Menurut Didik, semua permintaan yang masuk ke Polda terkait penegakan hukum atas dugaan salah tembak telah diterima Polda dan akan ditindaklanjuti.
Dia mengatakan satu regu yang berjumlah delapan orang personel Tinombala masih dalam pemeriksaan.
“Diperiksa untuk dimintai keterangan terkait peristiwa penembakan.

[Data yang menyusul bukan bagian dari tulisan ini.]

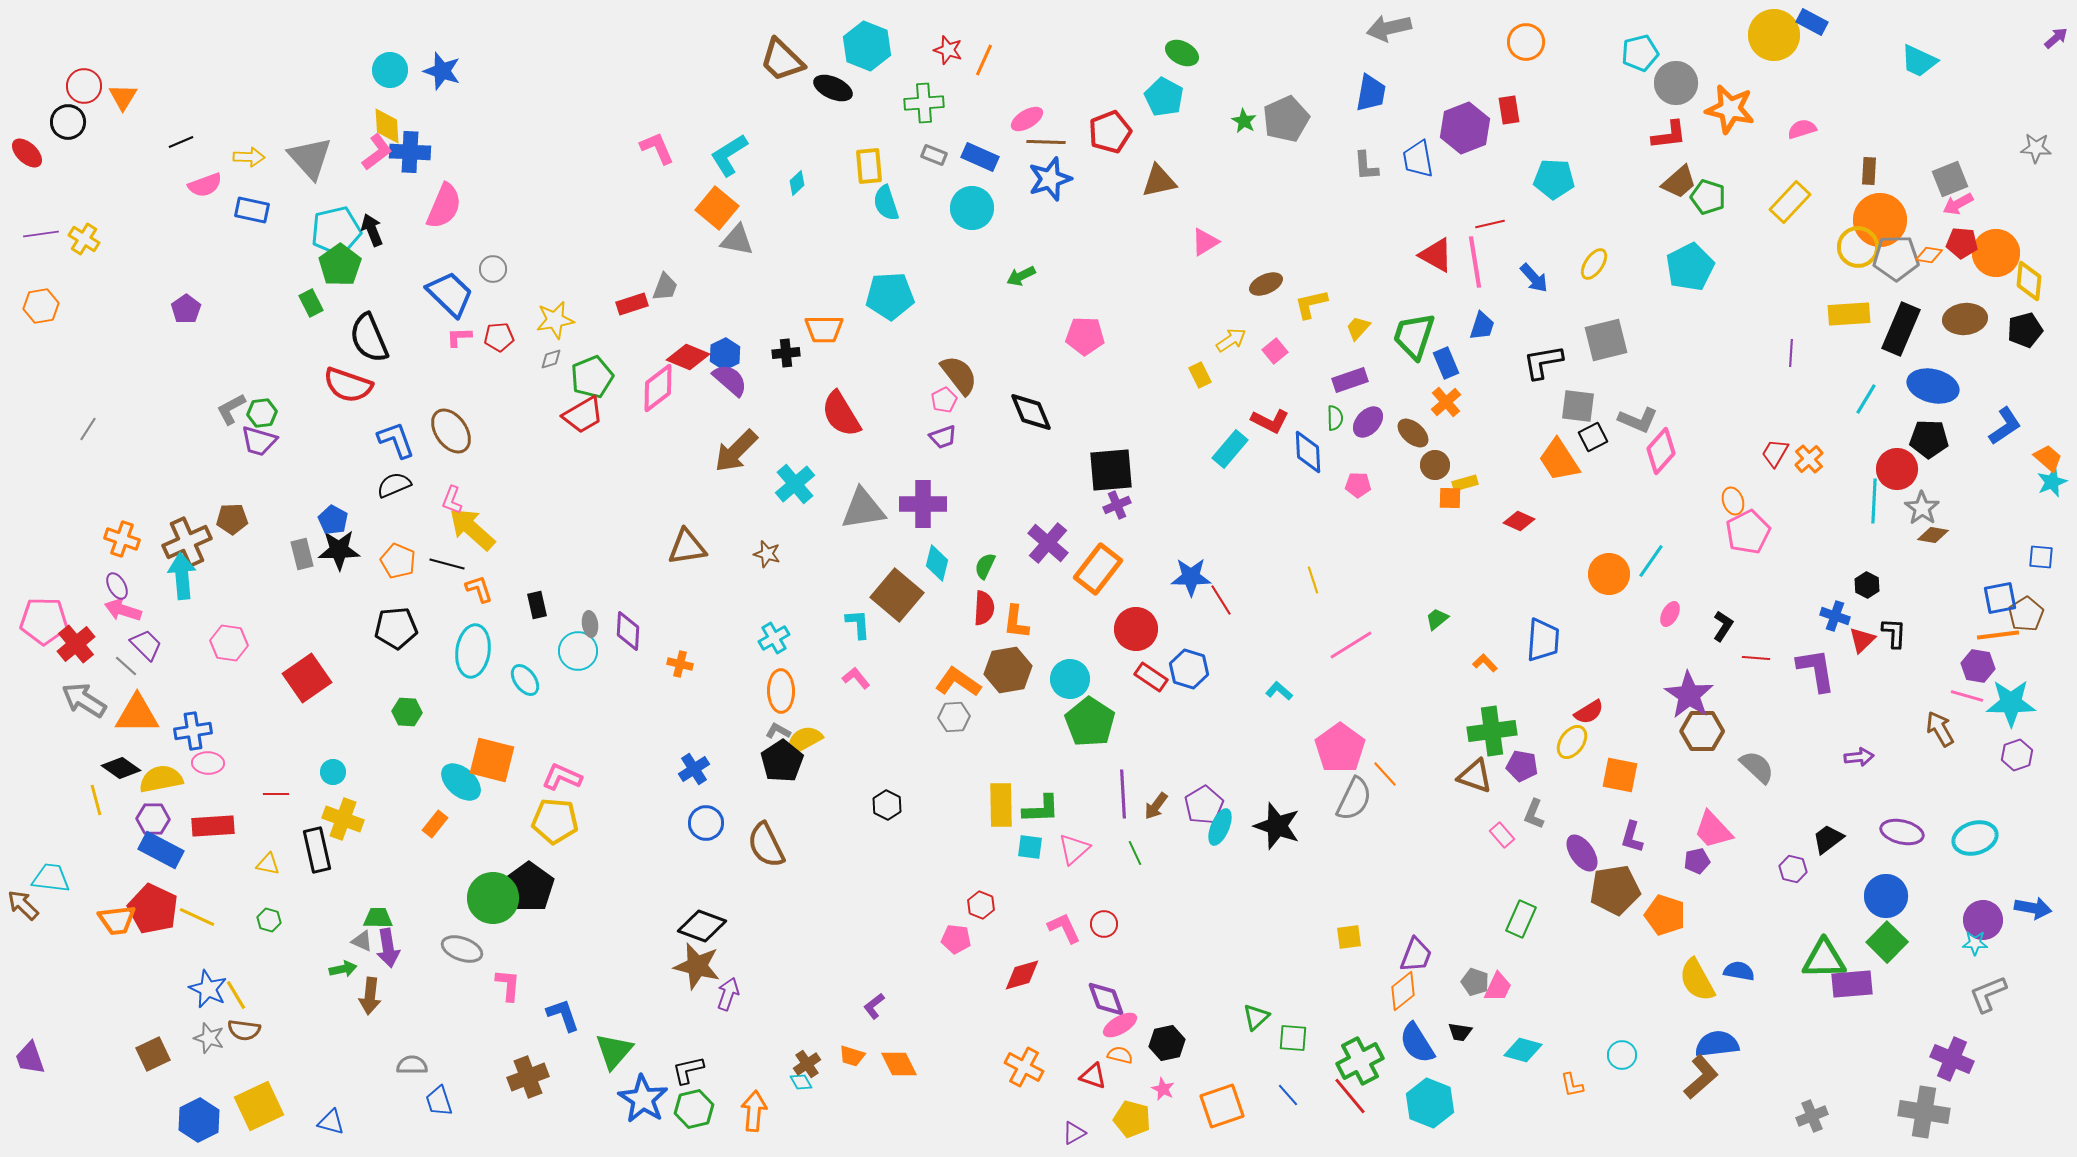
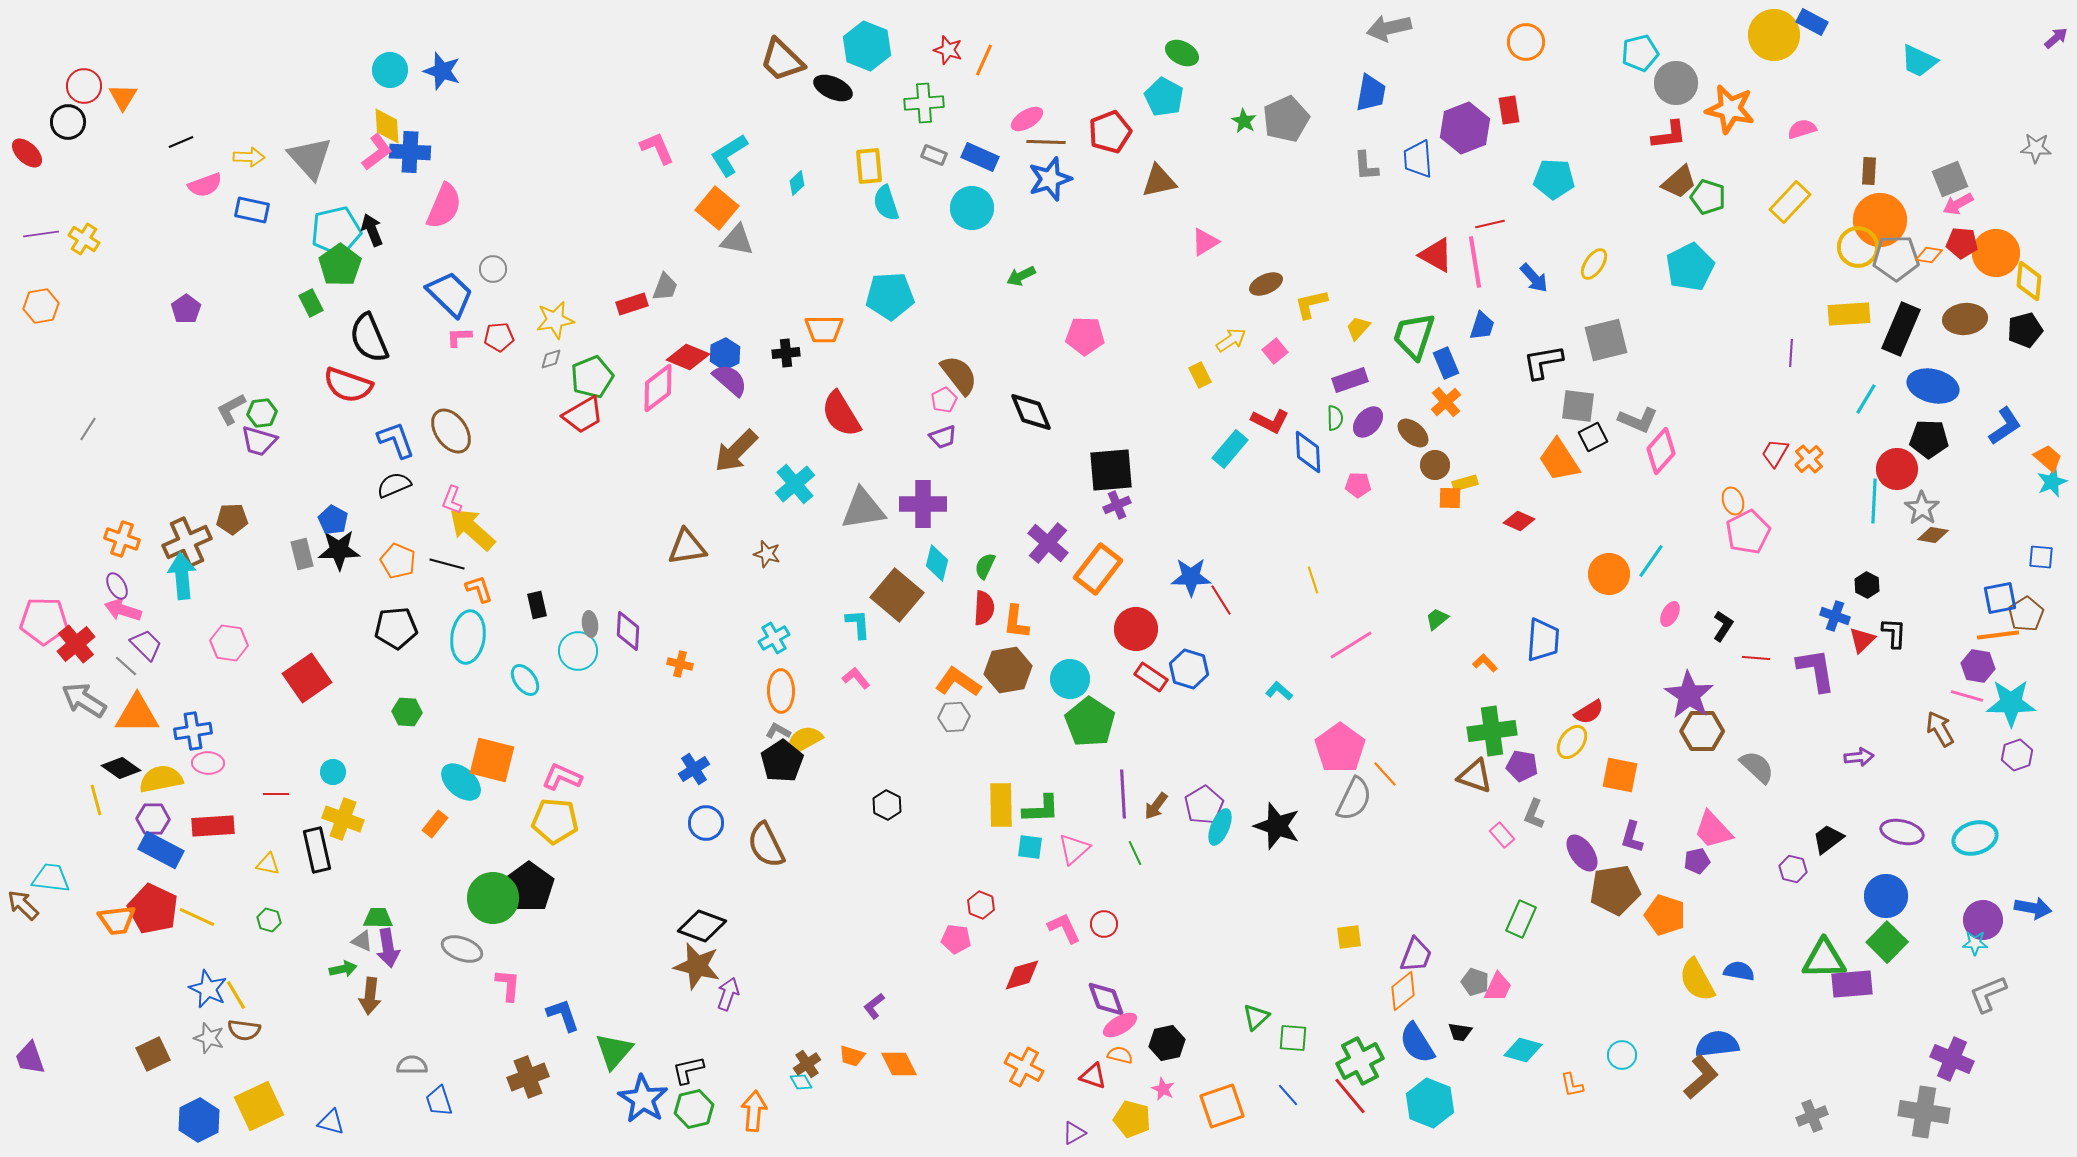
blue trapezoid at (1418, 159): rotated 6 degrees clockwise
cyan ellipse at (473, 651): moved 5 px left, 14 px up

Kami minta teman-teman media untuk sabar menunggu karena proses penyidikan sementara dilakukan,” tegas Didik kepada BenarNews.
Firman dan Syarifudding meninggal dunia dengan beberapa luka tembak di tubuh seuesai berkebun di kilometer delapan Dusun Gayatri, Desa Maranda, Kecamatan Poso Pesisir Utara, pada Selasa (2/6).
Pada bulan April dua mayat petani ditemukan di Poso, satunya dengan leher tergorok dan yang lainnya dengan kepala dipenggal. Sebuah video beredar pada bulan yang sama memperlihatkan orang yang mengaku sebagai pimpinan MIT, Ali Kalora, berada di depan bendera ISIS, mengimbau para simpatisan MIT untuk melakukan penyerangan kepada polisi. Di pertengahan video tersebut terdapat footage seorang warga digorok lehernya.
Pada akhir April Polda Sulteng mengatakan bahwa jumlah buronan MIT yang tersisa saat ini tinggal 13 orang.
Dalam versi yang diperbarui ini, caption foto telah dikoreksi dimana LSADI tidak ikut dalam pertemuan bersama wakil ketua DPRD Sulteng dan judul artikel telah diperbaiki untuk keakuratan berita.